Gernot Gebauer: Bei der teildigitalisierten Variante kommt der Patient wie bisher mit der Verordnung ins Sanitätshaus. Anders als wie oben beschrieben, führt man mit ihm anhand eines Touchscreens erst mal eine Anamnese (die professionelle Erfragung von potenziell medizinisch relevanten Informationen, Anm. d. Red.) durch. Zusätzlich machen wir eine dynamische Fußdruckmessung, indem der Patient über eine Fußdruckmessplatte läuft, sodass wir sehen können, wie er auftritt und wo eine Fehlfunktion ist. Anschließend stellt sich der Patient auf einen Scanner.
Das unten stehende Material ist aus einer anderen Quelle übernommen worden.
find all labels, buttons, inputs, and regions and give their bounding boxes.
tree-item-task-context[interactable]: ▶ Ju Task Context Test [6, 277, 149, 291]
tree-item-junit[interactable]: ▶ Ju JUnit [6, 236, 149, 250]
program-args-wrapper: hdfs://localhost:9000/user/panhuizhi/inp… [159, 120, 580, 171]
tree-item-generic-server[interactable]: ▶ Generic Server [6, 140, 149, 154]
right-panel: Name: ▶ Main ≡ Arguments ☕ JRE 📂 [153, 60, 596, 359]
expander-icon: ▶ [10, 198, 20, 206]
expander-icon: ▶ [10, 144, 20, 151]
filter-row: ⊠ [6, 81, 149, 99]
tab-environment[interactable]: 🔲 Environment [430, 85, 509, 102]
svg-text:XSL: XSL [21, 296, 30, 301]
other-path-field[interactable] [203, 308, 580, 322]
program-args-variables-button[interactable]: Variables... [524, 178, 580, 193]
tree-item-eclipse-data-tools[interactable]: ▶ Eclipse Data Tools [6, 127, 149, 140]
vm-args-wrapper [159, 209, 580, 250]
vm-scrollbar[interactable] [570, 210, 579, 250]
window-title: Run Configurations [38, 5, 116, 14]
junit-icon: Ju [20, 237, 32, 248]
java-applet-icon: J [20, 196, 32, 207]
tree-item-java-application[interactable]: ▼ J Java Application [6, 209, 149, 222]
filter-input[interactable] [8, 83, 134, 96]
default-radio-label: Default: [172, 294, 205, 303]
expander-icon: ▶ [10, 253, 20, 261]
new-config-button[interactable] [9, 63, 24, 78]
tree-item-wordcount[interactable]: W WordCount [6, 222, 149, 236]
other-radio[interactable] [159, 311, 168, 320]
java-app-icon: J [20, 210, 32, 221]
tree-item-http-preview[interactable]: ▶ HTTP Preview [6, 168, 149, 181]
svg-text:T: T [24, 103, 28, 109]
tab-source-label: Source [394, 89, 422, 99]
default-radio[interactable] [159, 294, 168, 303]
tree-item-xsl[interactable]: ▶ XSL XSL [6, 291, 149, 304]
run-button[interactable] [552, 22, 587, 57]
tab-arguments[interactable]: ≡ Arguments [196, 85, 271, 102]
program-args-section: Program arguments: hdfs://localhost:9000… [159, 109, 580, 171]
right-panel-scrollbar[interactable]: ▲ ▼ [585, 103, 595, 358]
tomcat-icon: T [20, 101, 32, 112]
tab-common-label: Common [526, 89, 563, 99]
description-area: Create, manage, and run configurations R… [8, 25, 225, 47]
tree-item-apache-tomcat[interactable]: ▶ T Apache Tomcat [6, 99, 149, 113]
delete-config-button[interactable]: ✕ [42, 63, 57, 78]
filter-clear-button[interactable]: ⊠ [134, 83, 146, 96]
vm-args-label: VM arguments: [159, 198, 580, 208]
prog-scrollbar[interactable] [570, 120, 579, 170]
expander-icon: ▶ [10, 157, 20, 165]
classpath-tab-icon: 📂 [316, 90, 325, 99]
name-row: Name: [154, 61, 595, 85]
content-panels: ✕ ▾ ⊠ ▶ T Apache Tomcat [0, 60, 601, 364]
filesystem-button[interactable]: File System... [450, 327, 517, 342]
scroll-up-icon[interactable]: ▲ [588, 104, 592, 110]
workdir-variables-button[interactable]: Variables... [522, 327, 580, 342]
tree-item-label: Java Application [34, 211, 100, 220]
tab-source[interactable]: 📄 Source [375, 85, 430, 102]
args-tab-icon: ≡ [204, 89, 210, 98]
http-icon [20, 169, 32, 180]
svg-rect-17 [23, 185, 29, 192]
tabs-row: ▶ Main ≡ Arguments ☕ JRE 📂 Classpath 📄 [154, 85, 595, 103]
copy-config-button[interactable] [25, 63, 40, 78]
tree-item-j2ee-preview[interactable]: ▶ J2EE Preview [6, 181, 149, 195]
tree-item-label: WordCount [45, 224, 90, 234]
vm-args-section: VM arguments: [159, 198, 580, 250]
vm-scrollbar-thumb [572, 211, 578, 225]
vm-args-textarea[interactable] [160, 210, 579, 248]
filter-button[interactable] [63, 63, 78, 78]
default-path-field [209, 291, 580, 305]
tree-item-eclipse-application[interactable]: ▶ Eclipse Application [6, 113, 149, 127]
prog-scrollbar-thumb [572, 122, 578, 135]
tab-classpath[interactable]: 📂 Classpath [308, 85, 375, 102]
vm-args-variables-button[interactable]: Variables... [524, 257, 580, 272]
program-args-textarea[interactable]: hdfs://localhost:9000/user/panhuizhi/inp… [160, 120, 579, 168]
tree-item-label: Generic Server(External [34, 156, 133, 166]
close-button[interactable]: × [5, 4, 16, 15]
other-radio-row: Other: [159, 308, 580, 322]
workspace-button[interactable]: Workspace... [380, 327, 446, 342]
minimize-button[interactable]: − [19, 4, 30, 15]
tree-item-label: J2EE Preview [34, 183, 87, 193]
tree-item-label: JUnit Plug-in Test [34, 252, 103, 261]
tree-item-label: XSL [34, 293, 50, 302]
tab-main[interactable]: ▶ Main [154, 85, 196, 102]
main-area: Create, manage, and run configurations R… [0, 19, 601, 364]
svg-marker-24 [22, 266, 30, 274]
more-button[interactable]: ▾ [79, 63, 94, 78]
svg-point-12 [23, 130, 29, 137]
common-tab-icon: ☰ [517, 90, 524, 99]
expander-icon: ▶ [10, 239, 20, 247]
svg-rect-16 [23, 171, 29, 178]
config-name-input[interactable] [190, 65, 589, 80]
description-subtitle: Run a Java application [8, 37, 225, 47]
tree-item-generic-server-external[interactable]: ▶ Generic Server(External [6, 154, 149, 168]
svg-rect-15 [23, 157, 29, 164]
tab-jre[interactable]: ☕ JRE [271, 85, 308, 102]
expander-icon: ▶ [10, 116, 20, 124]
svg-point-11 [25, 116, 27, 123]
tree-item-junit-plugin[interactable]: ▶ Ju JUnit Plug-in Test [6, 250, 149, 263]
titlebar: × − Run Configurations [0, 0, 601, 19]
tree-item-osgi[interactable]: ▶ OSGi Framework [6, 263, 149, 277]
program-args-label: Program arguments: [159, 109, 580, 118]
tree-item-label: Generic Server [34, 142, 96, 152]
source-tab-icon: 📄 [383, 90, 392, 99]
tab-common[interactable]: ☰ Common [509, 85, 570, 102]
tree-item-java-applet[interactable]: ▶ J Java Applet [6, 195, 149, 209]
Dieser ersetzt den bisherigen Trittschaum und liefert den Abdruck gleich in einer digitalisierten Form. Am Touchscreen gehen wir dann gemeinsam alles durch, beispielsweise in welche Schuhe (Sportschuhe, Arbeitsschuhe etc.) die Einlage soll, und berücksichtigen dies bei der Herstellung. Als Ergebnis haben wir am Ende einen Ausdruck, in dem alle wichtigen Punkte vermerkt sind, die bei der Herstellung zu berücksichtigen sind. Darüber hinaus liefert diese Variante zusätzlich sofort die Information, welche Zuzahlung der Patient entrichten muss. Das Ganze unterschreibt der Kunde dann als Auftrag. In unserer EDV wird der Abdruck dann modelliert. Bis hierhin sprechen wir von der teildigitalisierten Variante, weil der Auftrag ab diesem Zeitpunkt auch auf klassische handwerkliche Weise angefertigt werden kann. Im volldigitalisierten Fall geht der Auftrag nicht an den Handwerker, sondern wird an eine CNC-Fräsmaschine oder an den 3D-Drucker übermittelt. Dort wird das Hilfsmittel dann auf digitale Weise hergestellt.

SAM: Was ist der größte Vorteil, der durch die digitale Fertigung entsteht?

Gernot Gebauer: In unserer Branche herrscht ein akuter Fachkräftemangel. Dadurch haben wir das große Problem, dass die vorhandenen Fachleute viel zu viel Zeit in der Produktion verbringen, sinnvoller wäre es, einen Teil dieser Zeit in die Arbeit direkt am Kunden zu investieren. Mit dem digitalen Fortschritt wird niemand wegrationalisiert. Wir schaffen stattdessen Zeit und Freiräume für den geschulten Mitarbeiter, um sich noch mehr um den Patienten kümmern zu können.

SAM: Wie haben Ihre Patienten dieses moderne Verfahren bisher aufgenommen?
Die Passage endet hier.